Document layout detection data
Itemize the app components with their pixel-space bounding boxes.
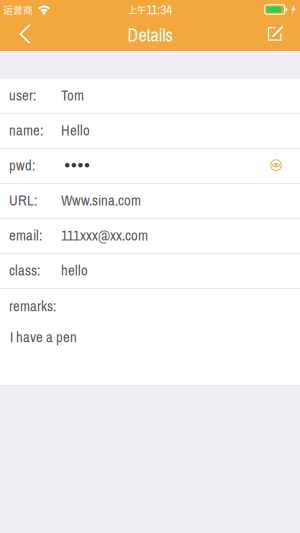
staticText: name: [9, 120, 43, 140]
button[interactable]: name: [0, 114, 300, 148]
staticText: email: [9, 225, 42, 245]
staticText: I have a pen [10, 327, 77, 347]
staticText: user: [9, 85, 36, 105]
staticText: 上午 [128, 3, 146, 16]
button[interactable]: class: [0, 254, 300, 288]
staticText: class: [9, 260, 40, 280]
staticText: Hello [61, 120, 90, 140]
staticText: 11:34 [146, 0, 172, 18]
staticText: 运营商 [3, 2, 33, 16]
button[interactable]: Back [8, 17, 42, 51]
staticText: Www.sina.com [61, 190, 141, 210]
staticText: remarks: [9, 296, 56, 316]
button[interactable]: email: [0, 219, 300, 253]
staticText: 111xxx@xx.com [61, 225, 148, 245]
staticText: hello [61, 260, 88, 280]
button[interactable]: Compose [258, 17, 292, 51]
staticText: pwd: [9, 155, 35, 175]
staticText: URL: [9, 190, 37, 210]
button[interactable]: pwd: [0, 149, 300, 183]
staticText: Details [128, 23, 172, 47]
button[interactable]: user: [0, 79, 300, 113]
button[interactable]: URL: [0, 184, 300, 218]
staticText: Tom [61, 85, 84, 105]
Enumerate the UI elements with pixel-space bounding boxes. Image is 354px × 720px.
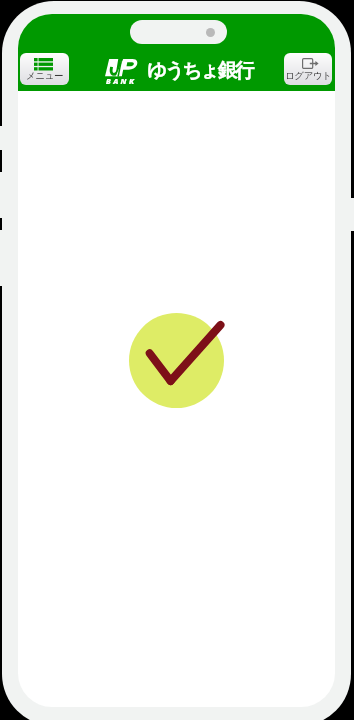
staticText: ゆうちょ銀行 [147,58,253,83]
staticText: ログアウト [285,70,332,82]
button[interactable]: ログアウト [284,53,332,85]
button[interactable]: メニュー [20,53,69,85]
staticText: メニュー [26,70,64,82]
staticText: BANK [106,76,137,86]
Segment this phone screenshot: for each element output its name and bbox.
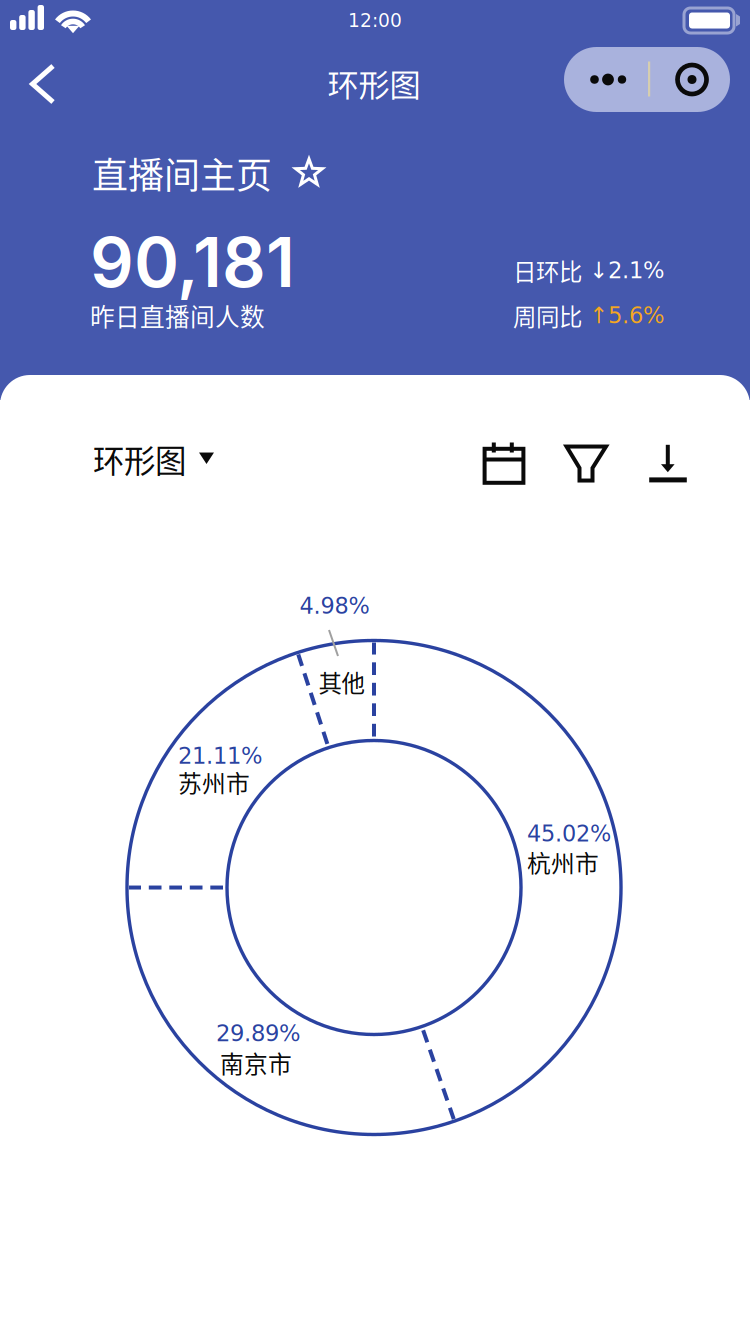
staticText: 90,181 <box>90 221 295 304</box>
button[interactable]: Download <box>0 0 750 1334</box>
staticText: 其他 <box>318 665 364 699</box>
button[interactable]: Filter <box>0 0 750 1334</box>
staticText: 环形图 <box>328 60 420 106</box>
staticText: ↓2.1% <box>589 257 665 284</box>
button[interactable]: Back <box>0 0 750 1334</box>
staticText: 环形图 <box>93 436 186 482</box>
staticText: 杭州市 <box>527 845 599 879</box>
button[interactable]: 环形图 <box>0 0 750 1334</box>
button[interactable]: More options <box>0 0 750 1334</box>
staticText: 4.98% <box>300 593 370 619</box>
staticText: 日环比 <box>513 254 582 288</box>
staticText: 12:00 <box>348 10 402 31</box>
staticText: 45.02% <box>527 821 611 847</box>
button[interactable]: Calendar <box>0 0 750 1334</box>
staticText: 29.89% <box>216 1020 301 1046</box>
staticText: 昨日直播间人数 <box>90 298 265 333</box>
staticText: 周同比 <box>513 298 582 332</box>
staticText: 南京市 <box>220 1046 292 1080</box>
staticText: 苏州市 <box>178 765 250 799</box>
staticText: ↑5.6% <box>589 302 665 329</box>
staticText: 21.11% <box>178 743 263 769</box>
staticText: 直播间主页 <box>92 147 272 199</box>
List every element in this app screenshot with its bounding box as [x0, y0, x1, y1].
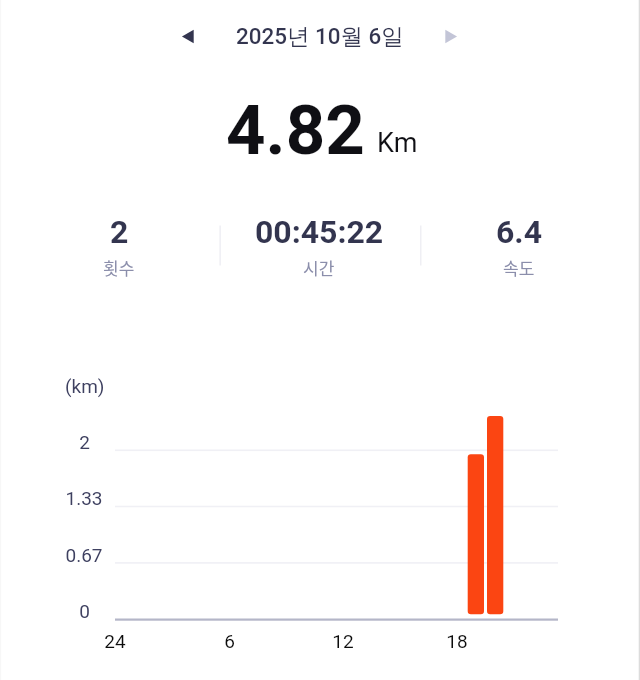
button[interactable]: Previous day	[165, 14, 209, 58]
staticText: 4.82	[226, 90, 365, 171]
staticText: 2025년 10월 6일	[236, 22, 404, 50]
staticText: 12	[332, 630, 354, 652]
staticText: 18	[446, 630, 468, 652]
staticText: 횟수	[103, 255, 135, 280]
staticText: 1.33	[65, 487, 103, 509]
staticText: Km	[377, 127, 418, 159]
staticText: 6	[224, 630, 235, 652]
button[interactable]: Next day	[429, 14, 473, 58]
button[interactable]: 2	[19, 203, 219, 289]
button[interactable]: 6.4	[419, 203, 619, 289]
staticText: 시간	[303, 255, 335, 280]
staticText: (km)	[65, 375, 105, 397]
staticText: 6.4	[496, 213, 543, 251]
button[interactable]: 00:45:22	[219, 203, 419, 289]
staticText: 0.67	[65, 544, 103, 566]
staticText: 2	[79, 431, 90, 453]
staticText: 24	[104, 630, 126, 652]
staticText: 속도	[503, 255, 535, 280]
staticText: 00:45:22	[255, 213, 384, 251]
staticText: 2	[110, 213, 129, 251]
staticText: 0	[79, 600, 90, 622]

* * *

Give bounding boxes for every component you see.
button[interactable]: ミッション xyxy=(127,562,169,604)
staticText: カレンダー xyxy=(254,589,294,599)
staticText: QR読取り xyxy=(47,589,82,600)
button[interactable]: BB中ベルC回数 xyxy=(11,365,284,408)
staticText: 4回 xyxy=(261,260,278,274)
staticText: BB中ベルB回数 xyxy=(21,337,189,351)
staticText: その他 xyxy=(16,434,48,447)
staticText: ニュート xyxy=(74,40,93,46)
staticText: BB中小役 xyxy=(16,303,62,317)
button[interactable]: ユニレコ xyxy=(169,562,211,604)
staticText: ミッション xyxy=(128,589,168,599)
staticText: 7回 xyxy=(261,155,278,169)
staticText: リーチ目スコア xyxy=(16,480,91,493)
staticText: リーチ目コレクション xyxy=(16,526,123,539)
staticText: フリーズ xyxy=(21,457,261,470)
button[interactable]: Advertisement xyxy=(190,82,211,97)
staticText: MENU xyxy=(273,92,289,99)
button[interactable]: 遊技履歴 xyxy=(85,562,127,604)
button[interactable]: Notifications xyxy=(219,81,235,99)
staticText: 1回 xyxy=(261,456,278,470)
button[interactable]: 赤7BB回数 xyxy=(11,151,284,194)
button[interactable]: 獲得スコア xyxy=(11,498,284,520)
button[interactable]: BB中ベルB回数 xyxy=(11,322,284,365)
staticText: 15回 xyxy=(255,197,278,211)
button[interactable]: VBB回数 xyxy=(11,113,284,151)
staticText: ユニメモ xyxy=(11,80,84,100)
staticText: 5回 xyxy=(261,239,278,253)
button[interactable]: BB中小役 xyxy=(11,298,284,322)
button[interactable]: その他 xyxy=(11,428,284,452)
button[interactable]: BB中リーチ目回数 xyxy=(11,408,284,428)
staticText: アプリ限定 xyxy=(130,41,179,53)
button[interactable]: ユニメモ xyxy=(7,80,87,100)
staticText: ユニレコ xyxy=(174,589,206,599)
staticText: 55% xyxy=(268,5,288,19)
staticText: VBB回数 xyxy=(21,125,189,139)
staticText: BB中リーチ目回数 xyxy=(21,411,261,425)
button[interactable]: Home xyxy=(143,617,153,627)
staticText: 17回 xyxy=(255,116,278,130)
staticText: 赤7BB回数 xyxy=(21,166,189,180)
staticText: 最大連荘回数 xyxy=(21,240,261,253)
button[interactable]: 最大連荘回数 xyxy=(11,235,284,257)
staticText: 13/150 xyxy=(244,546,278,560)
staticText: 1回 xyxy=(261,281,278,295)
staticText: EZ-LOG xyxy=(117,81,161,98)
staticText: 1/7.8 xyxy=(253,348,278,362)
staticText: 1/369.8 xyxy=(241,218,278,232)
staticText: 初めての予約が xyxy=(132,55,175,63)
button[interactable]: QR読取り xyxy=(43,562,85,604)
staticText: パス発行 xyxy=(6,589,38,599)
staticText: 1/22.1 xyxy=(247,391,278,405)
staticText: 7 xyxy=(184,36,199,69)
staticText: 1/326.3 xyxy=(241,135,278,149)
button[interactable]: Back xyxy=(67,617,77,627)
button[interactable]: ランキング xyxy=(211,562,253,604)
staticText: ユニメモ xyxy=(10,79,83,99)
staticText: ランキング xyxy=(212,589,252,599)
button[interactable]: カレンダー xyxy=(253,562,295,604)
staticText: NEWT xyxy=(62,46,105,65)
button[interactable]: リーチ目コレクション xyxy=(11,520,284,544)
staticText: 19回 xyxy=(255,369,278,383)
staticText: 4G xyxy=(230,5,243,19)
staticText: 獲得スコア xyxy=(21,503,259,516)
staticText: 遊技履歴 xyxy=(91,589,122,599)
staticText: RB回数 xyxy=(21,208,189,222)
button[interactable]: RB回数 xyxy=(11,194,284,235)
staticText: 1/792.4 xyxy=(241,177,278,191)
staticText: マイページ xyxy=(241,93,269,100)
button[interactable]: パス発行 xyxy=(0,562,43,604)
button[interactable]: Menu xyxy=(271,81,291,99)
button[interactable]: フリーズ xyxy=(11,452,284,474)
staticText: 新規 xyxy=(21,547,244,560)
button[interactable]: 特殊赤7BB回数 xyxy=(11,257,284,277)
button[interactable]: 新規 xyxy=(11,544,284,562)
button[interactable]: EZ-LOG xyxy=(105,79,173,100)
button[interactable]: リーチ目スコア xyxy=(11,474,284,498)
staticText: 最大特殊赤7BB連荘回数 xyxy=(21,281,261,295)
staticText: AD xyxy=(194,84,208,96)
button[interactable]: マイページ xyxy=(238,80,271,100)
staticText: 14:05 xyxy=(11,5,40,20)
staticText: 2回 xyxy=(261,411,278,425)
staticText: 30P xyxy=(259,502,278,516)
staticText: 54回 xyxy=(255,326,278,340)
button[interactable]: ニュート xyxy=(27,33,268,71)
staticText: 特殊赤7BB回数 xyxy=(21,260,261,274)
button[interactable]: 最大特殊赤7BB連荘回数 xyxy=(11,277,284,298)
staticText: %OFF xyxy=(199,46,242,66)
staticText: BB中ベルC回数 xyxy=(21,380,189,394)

...

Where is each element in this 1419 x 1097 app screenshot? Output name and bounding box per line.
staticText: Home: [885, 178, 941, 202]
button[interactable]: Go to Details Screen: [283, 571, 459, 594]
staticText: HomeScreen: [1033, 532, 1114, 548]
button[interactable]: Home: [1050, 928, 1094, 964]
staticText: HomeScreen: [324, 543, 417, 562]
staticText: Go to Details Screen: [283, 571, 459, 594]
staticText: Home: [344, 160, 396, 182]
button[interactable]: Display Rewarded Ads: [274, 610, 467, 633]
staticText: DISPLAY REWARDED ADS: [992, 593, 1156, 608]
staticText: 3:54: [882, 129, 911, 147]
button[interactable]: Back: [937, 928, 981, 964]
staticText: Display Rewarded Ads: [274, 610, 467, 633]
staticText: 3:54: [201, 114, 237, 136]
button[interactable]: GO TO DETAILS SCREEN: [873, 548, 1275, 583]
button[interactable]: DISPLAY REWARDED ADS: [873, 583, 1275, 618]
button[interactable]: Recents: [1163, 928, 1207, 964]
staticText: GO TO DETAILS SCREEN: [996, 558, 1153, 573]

[WHAT THIS TASK INVOLVES] Search the entries for the word "with", then list each line that holds it.

[REPLY TO THE EXERCISE]
Itemize the app components with their pixel-space bounding boxes.
Enumerate the UI elements with pixel-space bounding boxes. Image is 354px × 720px.
List every element in this app screenshot with its bounding box as [x0, y0, x1, y1].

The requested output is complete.